Sans Faceted Ippy 5 is a bold, narrow, low contrast, upright, tall x-height font.
Keywords: headlines, posters, logos, packaging, signage, industrial, retro tech, arcade, geometric, quirky, impact, distinctiveness, retro feel, mechanical tone, display clarity, rounded corners, faceted, blocky, monoline, compact.
A chunky, monoline sans built from straight segments with beveled, faceted joins that substitute for smooth curves. Strokes stay consistently heavy, with softened corners and small chamfers creating a cut-metal look. Counters are generally compact and angular (notably in O/0 and B), while several forms mix squared terminals with occasional hooked or notched details (such as the lowercase t and some diagonals), producing a lively rhythm. Proportions are compact with a tall x-height feel, and spacing reads tight but even, giving text a dense, graphic texture.
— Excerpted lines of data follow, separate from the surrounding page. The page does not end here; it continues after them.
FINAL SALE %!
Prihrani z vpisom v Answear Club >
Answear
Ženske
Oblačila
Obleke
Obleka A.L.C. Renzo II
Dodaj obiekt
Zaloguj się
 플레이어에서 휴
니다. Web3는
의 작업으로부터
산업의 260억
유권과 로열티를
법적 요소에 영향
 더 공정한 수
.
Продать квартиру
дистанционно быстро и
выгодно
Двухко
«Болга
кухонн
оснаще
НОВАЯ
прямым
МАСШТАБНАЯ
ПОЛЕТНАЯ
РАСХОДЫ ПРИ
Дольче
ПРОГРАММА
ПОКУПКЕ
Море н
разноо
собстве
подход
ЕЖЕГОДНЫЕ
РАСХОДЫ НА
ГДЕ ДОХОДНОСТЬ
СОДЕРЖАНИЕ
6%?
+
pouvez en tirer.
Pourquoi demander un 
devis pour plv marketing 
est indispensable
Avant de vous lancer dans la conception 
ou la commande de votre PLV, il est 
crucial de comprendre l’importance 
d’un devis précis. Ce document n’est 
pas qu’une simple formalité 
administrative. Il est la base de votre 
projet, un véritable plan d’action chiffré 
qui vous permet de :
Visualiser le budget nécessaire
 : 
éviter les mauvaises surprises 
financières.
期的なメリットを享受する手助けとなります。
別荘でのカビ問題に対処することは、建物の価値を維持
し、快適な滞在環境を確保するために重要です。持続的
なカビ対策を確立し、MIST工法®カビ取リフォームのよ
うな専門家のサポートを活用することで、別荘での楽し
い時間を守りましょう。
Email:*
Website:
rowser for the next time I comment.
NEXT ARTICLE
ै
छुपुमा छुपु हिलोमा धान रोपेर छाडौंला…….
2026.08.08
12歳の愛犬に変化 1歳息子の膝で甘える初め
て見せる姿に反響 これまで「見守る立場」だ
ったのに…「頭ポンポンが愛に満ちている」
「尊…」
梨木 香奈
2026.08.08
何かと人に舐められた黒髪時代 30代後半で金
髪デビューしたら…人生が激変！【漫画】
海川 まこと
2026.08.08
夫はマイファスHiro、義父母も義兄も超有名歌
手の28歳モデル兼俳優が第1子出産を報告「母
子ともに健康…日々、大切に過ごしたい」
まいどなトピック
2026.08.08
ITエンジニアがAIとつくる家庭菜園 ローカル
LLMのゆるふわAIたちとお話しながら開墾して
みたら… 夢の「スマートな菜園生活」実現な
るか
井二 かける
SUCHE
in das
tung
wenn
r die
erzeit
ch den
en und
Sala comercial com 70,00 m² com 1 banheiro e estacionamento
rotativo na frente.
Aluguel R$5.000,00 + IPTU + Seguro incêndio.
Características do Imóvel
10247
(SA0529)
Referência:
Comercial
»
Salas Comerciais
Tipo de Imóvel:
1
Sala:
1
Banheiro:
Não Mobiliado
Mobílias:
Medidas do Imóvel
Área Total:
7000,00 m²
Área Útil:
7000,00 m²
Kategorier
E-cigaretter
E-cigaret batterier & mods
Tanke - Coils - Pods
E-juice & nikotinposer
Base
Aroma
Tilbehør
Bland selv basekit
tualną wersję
Best suited to display work where its dense, faceted construction can read as a deliberate stylistic choice—headlines, posters, album or event graphics, branding marks, packaging, and short signage. It can also work for UI/game titling or labels where a retro-tech or industrial flavor is desired, but its heavy texture suggests avoiding long body copy at small sizes.
The overall tone is bold and synthetic, evoking industrial labeling and retro-digital or arcade aesthetics. Its faceted geometry and chunky presence feel playful yet mechanical, balancing toughness with a slightly offbeat, hand-cut character.
The design appears intended to deliver a sturdy, high-impact sans with a distinctive faceted construction—like letters cut from plate or assembled from planar segments. It prioritizes silhouette and graphic texture over neutrality, aiming for instant recognizability in display settings.
Round letters are rendered as multi-sided shapes, and diagonals often resolve into beveled junctions rather than true curves, reinforcing the planar construction. Numerals follow the same blocky logic, with the 0 echoing the polygonal O and figures like 4, 7, and 9 emphasizing angular cuts and squared terminals for a consistent set.